Friday, December 26, 2008

Turkey ballottine - How to bone a turkey

I do realise this post may have been useful about 2 days ago, but there wasn't much time between finishing at 03:30 on Christmas Eve and starting again at 05:30, so you will have to bookmark it for next Christmas, when you dine in 2009.
Sadly, after the sudden death of Bob Buckingham in November, his wife, Elizabeth, was understandably under severe pressure this Christmas at the Smallholding in Chadbury, so our tukey came instead from Ann & Micky Meadows at Home Farm on Bredon Hill, whose family has been rearing turkeys for over 50 years.

Why do you bone a turkey?

Have you ever found turkey breast to be dry? The problem with roasting turkey on the bone is that the breast meat, being much thinner cooks quicker than the thick thigh meat, so by the time the thigh meat is cooked, the breast meat is overcooked. Cooking the breast and legs seperately avoids this. Boning them means they are both easier to carve and you can slice large slices that stay together i.e. it looks better when plated.

How to bone a turkey

1. The legs are taken off first.
2. Cut through the knuckle, then put the legs to one side.
3. Next, turning the turkey so it's sitting breast side down, the breast meat is taken off the bone, while keeping the skin in tact.
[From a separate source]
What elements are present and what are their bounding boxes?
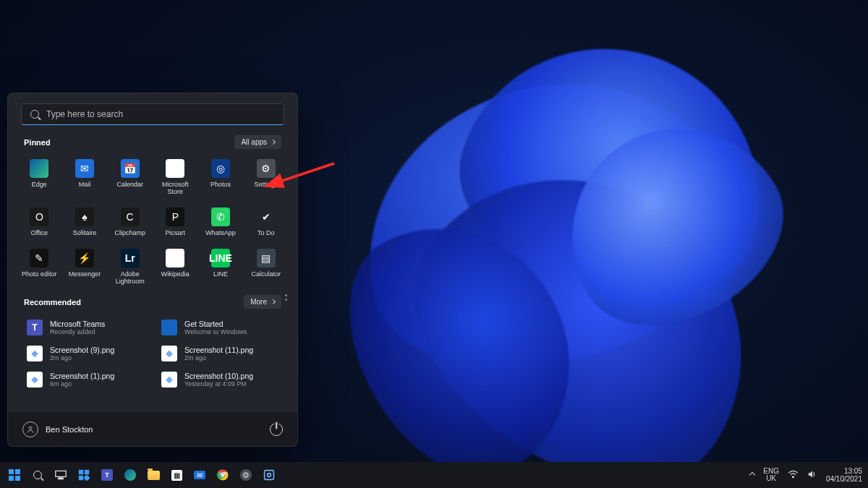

This is like jointing a duck or chicken for saute, but in reverse. You just need to keep the knife as close to the bone as possbile. You take it to the top of the breast bone, then turn the turkey round and do exactly the same on the other side.
as shown in the duck ballottine (for more info see duck ballottine entry):4. You trim down the very top of the breast bone - where it is connectd to the skin. This removes the carcass which goes into a roasting tin, then the bones are roasted before being added to the stock pot (for more stock/ sauce info see Christmas 2007 entry)
5. Now the wingbones, still attached to the turkey are removed. Run the knife down the bone prising the meat away from the bone. At the knuckle, run the knife right around the skin to release the bone - which can be added to your roasting tray for stock.
6. The wing meat will still be attached to your turkey ballottine. Prise this away from the skin, using the knife if neccessary. This is saved for later.
wing meat removed
7. You now have just the turkey breasts. You will notice they have a thick and a thin end - thick at the neck and thin at the wing. If you roll them up like this when you serve your guests a slice of turkey, some of them will have a nice portion of breast meat, whilst others will get short shrift. To avoid this, ease one of the turkey breasts from the skin, first by hand, then finishing off with the knife, and put it to one side. Then prise up the second turkey breast. Now you can season the inside of the skin with salt and pepper, dot it with cubes of butter, and sprinkle with chopped fresh thyme which bastes the inside of the turkey as it cooks.
8. Then you can put back the turkey beast, turning one round so you have a thick end to a thin end. Roll it and tie up string:
Here it is placed on a potato trivet - potato, lemon and thyme, so the lemon and thyme aromas would be going up into the turkey as it cooked, and the butter and thyme would be basting it from the top.
Ballottine tukey leg - how to bone a turkey leg:

1. Run the knife down the bone as if you're scraping the meat from the bone. The more acurately you do this, and the sharper your knife is, the more it stays in tact.
2. Once you get down the the knuckle, pull back the meat you have already trimmed - i.e. turn the leg inside out. This exposes the inside of the knuckle, then you can cut around it, making sure you don't puncture the skin, then procede on down the bottom half of the leg.
3. Once you have removed the bone completely, you are left with small bones which are very like the cuttlebones in squid. Prise these up and run the knife down either side to remove them.
4. You now have a boneless leg, and you can trim off any sinew you can see:
5. Stuffing, here is sausagemeat, aricots, spices and fresh herbs:
6. To hold the stuffing in place, I add a piece of the reserved wing meat (see 6 above) to make up for the small amount of skin:
7. Then they are rolled, tied and roasted:

When is my roast cooked?
A temperature probe is your one surefire way. See more info on using a temperature probe on kitchen tip #32.
Christmas lunch delivery 2008

Christmas lunch delivered chilled to your door with simple heating instructions, or cooked and served in your home by chef and waiting staff - http://www.christmaslunchdelivery.co.uk/

Related posts:

Christmas Day 2008

2 comments:

Sam said...

I'm almost tempted to try this, I've boned a chicken before but never anything as big as a turkey!

I often use lemon and thyme when I roast chickens, I'm sure it's really good with turkey too.

James said...

A turkey is only like a big chicken - it's much easier than trying to do something smaller like bartridge/ quail - you're all fingers & thumbs then.

There's lemon zest with the butter & thyme too - I forgot that. Orange would be good too. Maybe sultanas too. Or you could mix up some spice rub. Or smoked salt instead of normal. So many variations - makes you want to cook it more often.